Big Ideas Change the World: Smart optimism
Friends of the Earth
Medicines. Men on the moon. Cities that support billions of people. Global communications. Humans are ingenious.
We’re doing some amazing things right now. Across the world we’re rapidly increasing the use of solar panels, beginning to mass-produce electric cars, and cutting deaths from malaria. Far-sighted companies are putting sustainability at their core. Digital technology is improving democracies and delivering efficiency and innovation. Leading cities are collaborating on real solutions.
Yet we’re also ravaging the nature world – our life-support systems. Climate change is causing extreme weather. Species are disappearing at 100-1,000 times the normal rate. Acidification of oceans and degradation of soils threaten food production. Billions of people go hungry, and lack basic services and decent work.

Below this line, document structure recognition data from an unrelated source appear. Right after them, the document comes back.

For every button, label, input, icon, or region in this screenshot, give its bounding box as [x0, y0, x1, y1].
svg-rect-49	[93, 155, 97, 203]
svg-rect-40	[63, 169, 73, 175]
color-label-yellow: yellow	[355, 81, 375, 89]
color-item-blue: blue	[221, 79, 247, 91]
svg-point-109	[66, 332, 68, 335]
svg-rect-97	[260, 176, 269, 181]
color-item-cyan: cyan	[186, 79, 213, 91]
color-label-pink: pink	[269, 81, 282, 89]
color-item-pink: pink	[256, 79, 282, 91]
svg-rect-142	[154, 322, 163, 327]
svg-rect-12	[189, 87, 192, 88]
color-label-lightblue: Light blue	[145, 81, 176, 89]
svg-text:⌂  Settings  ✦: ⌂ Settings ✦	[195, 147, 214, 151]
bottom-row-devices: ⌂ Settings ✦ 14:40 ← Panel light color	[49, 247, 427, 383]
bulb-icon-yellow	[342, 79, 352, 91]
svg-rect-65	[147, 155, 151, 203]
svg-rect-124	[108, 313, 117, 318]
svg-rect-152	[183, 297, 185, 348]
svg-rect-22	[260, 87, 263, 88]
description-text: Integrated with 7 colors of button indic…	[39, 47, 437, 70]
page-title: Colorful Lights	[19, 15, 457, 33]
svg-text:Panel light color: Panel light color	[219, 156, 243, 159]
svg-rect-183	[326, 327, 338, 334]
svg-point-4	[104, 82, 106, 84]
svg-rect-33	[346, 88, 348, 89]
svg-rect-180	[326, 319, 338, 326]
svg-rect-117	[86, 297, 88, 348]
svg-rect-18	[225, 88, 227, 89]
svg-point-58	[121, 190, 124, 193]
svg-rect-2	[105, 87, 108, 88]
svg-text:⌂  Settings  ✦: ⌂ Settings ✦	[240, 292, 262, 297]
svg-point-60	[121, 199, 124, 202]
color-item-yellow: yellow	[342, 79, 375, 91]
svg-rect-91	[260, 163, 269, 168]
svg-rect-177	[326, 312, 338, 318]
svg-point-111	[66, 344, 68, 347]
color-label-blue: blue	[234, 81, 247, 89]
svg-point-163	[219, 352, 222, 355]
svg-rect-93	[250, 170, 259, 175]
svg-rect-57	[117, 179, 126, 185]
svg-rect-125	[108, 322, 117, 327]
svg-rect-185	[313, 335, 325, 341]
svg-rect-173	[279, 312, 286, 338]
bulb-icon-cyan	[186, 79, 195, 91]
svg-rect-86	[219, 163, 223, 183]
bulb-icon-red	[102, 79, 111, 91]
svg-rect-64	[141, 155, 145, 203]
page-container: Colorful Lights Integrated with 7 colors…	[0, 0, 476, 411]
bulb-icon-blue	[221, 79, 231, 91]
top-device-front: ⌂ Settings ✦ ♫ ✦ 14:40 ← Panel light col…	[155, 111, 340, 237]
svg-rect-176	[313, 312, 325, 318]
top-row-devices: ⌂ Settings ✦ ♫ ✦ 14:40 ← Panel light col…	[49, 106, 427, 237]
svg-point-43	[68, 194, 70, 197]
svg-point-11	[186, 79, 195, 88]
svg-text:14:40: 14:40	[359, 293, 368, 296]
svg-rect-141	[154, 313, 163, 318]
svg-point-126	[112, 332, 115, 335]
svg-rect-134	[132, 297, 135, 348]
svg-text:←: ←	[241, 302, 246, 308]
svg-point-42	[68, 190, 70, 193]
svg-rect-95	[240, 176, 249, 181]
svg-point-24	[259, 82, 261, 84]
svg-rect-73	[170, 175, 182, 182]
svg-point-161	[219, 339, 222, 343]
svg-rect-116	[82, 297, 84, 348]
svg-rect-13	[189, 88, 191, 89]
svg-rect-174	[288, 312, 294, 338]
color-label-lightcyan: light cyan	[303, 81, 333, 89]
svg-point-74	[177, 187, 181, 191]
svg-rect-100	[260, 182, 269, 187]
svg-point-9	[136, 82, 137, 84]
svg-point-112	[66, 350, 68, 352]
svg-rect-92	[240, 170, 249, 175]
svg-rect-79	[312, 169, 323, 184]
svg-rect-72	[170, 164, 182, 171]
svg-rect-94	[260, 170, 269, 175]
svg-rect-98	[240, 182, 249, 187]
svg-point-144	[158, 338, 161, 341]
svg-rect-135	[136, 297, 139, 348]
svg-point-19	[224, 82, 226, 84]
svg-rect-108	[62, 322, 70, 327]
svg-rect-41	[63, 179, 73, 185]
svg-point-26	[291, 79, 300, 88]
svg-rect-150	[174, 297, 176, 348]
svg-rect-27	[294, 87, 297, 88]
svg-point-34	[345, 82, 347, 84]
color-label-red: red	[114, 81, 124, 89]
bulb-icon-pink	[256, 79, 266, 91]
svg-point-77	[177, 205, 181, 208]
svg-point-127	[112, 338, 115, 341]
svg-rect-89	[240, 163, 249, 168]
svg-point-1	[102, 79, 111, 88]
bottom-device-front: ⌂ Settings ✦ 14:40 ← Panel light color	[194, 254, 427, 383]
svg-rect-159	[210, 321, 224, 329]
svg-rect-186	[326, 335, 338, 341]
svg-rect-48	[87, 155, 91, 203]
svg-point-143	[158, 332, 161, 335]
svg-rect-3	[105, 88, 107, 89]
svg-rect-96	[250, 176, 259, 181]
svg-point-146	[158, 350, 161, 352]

Meanwhile the developed world confronts obesity and over-consumption in fearful, gated communities.
On our current course we’ll do profound damage to human welfare, economies and ecosystems – within the next 20 years.
We urgently need to turn things around. We must enable people everywhere to achieve well-being – those freedoms and capabilities that enable us all to live healthy, fulfilled lives on a planet that can sustain us.
And unless we look after the planet it will be impossible to do that.
Big Ideas Change the World will identify what needs to change to focus some of humanity’s amazing abilities on solving the challenges we face and building a brighter future for everyone.
This is a three-year research project. It will inspire a new campaigning journey for Friends of the Earth.
Change won’t be easy: There’s a gap between scientific understanding of the challenges and public and political responses. But there’s also an explosion of interest – especially among businesses, politicians and academia – in finding a new path.
The right kind of change won’t happen without a shared vision – one backed with a compelling route map, and pressure from civil society, businesses and thinkers.
History tells us change is possible. Without change women wouldn’t have the vote, slavery would still be commonplace, and Britain’s National Health Service wouldn’t exist. There would have been no industrial, green or digital revolutions.
The coming decades will throw up huge challenges and uncertainty. We’ll cross thresholds in environmental, social and economic systems. Unforeseen events, so-called black swans, will happen. But we also know the world population will grow, and food and resources will come under pressure.
But opportunities are bound to emerge If we seize them we could produce a much more stable, equal and healthy society by 2050. We could provide well-being for everyone and for our planet.
Through a series of linked research pieces this project will bring new thinking to the challenges ahead. We’ll learn from the past with a view to the future.
We’ll use the research pieces to identify key interventions, to shape Friends of the Earth’s campaigns, and influence the decisions and campaigns of others.
We’ll carry out the research with academics, businesses, non-governmental organisations, opinion-formers and the public. We expect this collaborative approach to generate new insights and creativity.
At the end of the project we’ll have set out what needs to change, why, and how.